[Haskell-cafe] Re: [Haskell] ANN: random-access-list-0.1
Isaac Dupree
isaacdupree at charter.net
Thu Jun 12 09:47:50 EDT 2008
Henning Thielemann wrote:
>
> On Wed, 11 Jun 2008, Isaac Dupree wrote:
>
>> "extractHead" is an ugly name for a nevertheless standardish-meaning
>> function... what is it usually called? uncons? headTail?
>> (Data.Sequence, which is meant to be left-right symmetric, calls it
>> "viewr"... except your version doesn't have the Maybe, it's partial
>> instead, fails on empty lists)
>
> I like the 'viewL' and 'viewR' kind of functions, they are safer than
> 'head' and 'tail', 'init' and 'last'. But since in most cases I used
> 'viewL' in connection with 'maybe', the continuation style functions
>
> switchL :: b -> (a -> Seq a -> b) -> Seq a -> b
> switchR :: b -> (Seq a -> a -> b) -> Seq a -> b
I think you got L and R backwards? it's a little confusing to me, but
following Data.Sequence I think they're meant to match whether repeated
L or R makes a foldl or a foldr.
> are even more convenient. They replace 'case' on those structures where
> you do not have access to the constructors.

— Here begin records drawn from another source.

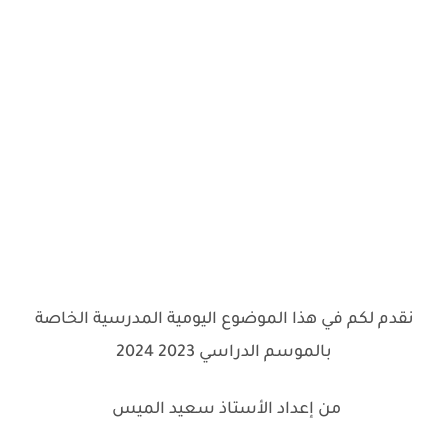
نقدم لكم في هذا الموضوع اليومية المدرسية الخاصة
بالموسم الدراسي 2023 2024
من إعداد الأستاذ سعيد الميس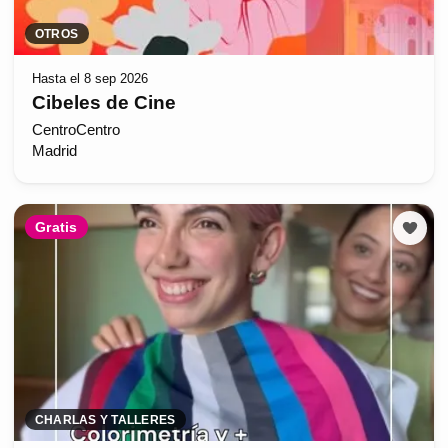
OTROS
Hasta el 8 sep 2026
Cibeles de Cine
CentroCentro
Madrid
Gratis
CHARLAS Y TALLERES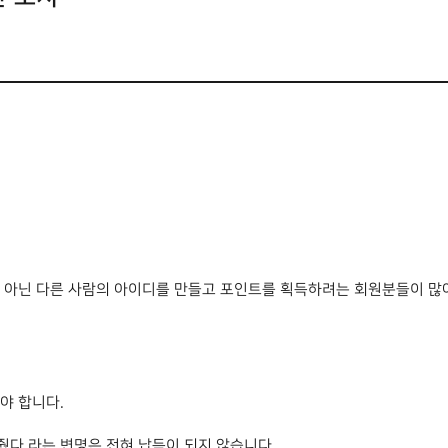
아닌 다른 사람의 아이디를 만들고 포인트를 획득하려는 회원분들이 많
야 합니다.
 해줬다 라는 변명은 전혀 납득이 되지 않습니다.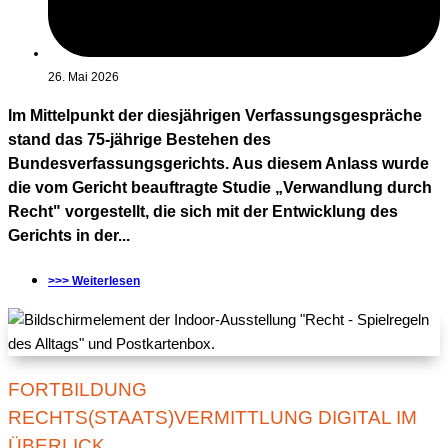
26. Mai 2026
Im Mittelpunkt der diesjährigen Verfassungsgespräche
stand das 75-jährige Bestehen des
Bundesverfassungsgerichts. Aus diesem Anlass wurde
die vom Gericht beauftragte Studie „Verwandlung durch
Recht" vorgestellt, die sich mit der Entwicklung des
Gerichts in der...
>>> Weiterlesen
FORTBILDUNG
RECHTS(STAATS)VERMITTLUNG DIGITAL IM
ÜBERLICK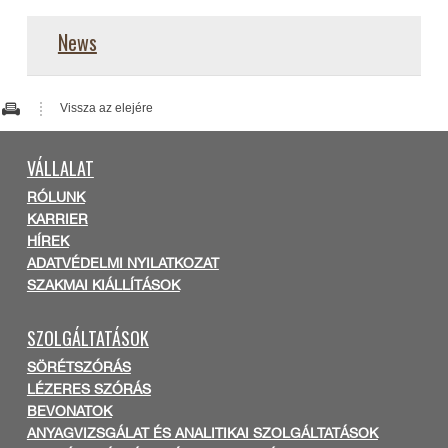
News
Vissza az elejére
VÁLLALAT
RÓLUNK
KARRIER
HÍREK
ADATVÉDELMI NYILATKOZAT
SZAKMAI KIÁLLÍTÁSOK
SZOLGÁLTATÁSOK
SÖRÉTSZÓRÁS
LÉZERES SZÓRÁS
BEVONATOK
ANYAGVIZSGÁLAT ÉS ANALITIKAI SZOLGÁLTATÁSOK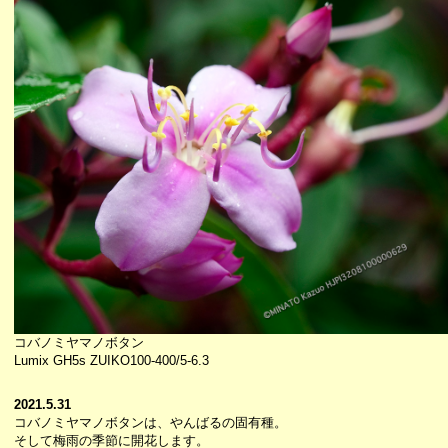
コバノミヤマノボタン
Lumix GH5s ZUIKO100-400/5-6.3
2021.5.31
コバノミヤマノボタンは、やんばるの固有種。
そして梅雨の季節に開花します。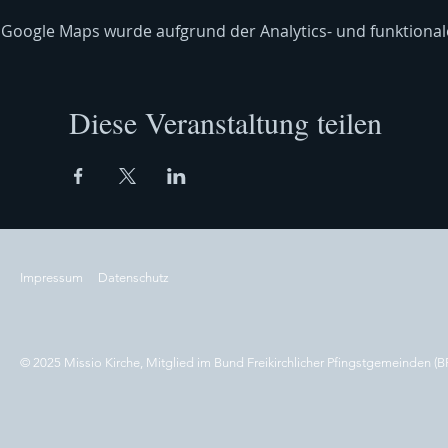
Google Maps wurde aufgrund der Analytics- und funktionale
Diese Veranstaltung teilen
Impressum
Datenschutz
© 2025 Missio Kirche, Mitglied im Bund Freikirchlicher Pfingstgemeinden (B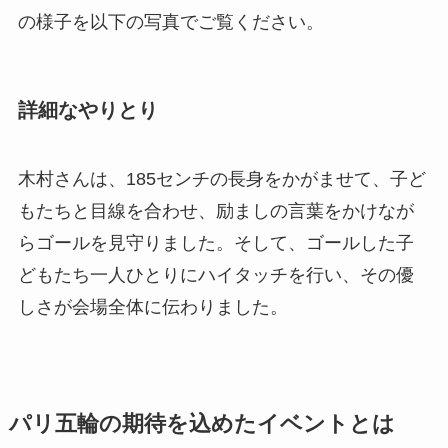
の様子を以下の写真でご覧ください。
詳細なやりとり
木村さんは、185センチの長身をかがませて、子ど
もたちと目線を合わせ、励ましの言葉をかけなが
らゴールを見守りました。そして、ゴールした子
どもたち一人ひとりにハイタッチを行い、その優
しさが会場全体に伝わりました。
パリ五輪の期待を込めたイベントとは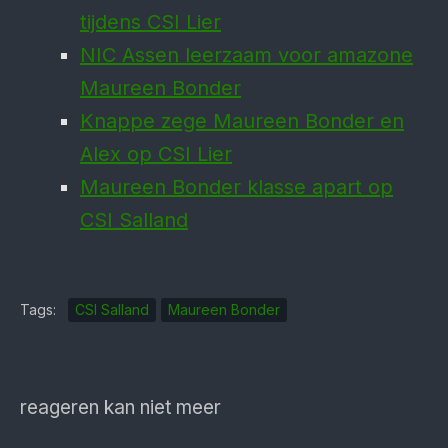
tijdens CSI Lier
NIC Assen leerzaam voor amazone
Maureen Bonder
Knappe zege Maureen Bonder en
Alex op CSI Lier
Maureen Bonder klasse apart op
CSI Salland
Tags:
CSI Salland
Maureen Bonder
reageren kan niet meer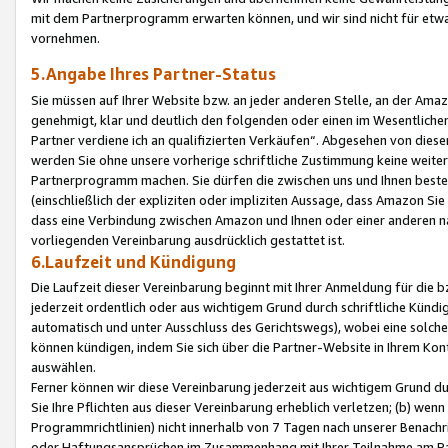
mit dem Partnerprogramm erwarten können, und wir sind nicht für etwa
vornehmen.
5.Angabe Ihres Partner-Status
Sie müssen auf Ihrer Website bzw. an jeder anderen Stelle, an der Am
genehmigt, klar und deutlich den folgenden oder einen im Wesentlichen
Partner verdiene ich an qualifizierten Verkäufen“. Abgesehen von die
werden Sie ohne unsere vorherige schriftliche Zustimmung keine weite
Partnerprogramm machen. Sie dürfen die zwischen uns und Ihnen best
(einschließlich der expliziten oder impliziten Aussage, dass Amazon Si
dass eine Verbindung zwischen Amazon und Ihnen oder einer anderen natü
vorliegenden Vereinbarung ausdrücklich gestattet ist.
6.Laufzeit und Kündigung
Die Laufzeit dieser Vereinbarung beginnt mit Ihrer Anmeldung für die 
jederzeit ordentlich oder aus wichtigem Grund durch schriftliche Kündi
automatisch und unter Ausschluss des Gerichtswegs), wobei eine solch
können kündigen, indem Sie sich über die Partner-Website in Ihrem Ko
auswählen.
Ferner können wir diese Vereinbarung jederzeit aus wichtigem Grund dur
Sie Ihre Pflichten aus dieser Vereinbarung erheblich verletzen; (b) wen
Programmrichtlinien) nicht innerhalb von 7 Tagen nach unserer Benachr
oder Haftungsansprüchen im Zusammenhang mit Ihrer Teilnahme am Pa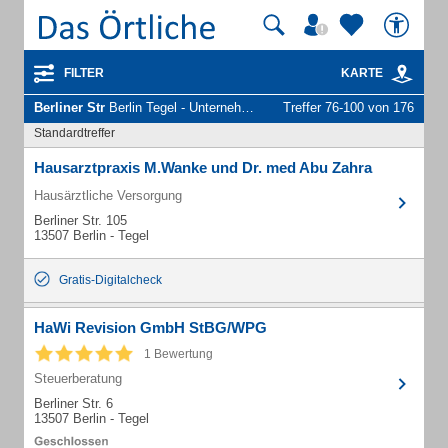
FILTER
KARTE
Berliner Str
Berlin Tegel - Unternehmen und Personen
Treffer 76-100 von 176
Standardtreffer
Hausarztpraxis M.Wanke und Dr. med Abu Zahra
Hausärztliche Versorgung
Berliner Str. 105
13507 Berlin - Tegel
Gratis-Digitalcheck
HaWi Revision GmbH StBG/WPG
1 Bewertung
Steuerberatung
Berliner Str. 6
13507 Berlin - Tegel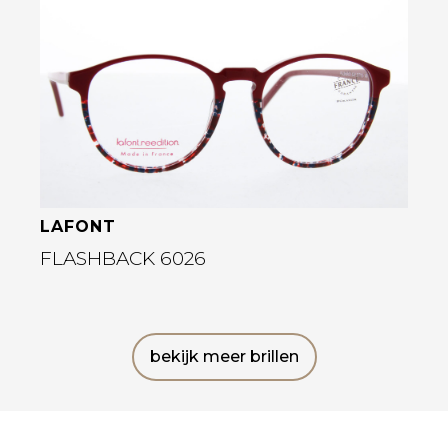
Bekijk deze bril
LAFONT
FLASHBACK 6026
bekijk meer brillen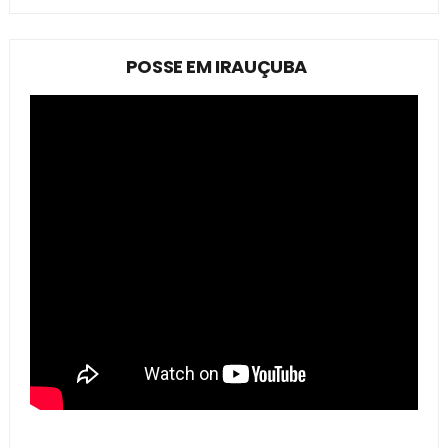
POSSE EM IRAUÇUBA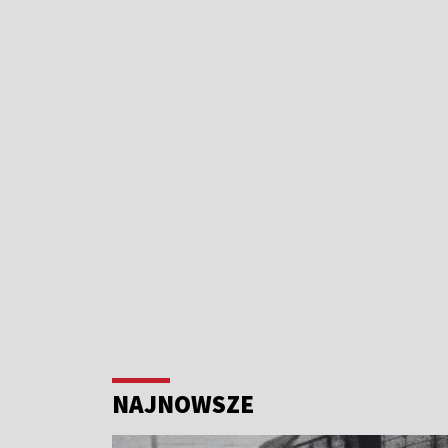
NAJNOWSZE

on the other hand, they look harder to use with the upcoming (in GHC
6.9/6.10) "view patterns", a simple example being
foo (viewr -> Nothing) = ...
foo (viewr -> Just (a, as)) = ...
equivalent to
foo s = case viewr s of
Nothing -> ...
Just (a, as) -> ...
(for view patterns, it's also proposed but not implemented to have
special syntax for Maybe and/or tuples to make it even more convenient
for these purposes... I'm not sure if it'd be a good idea either)
I also mentioned the continuation style functions for Data.Map's
maybe-returning in the discussion... they're most convenient if you want
to destruct them right away, but harder to apply combinators to (e.g.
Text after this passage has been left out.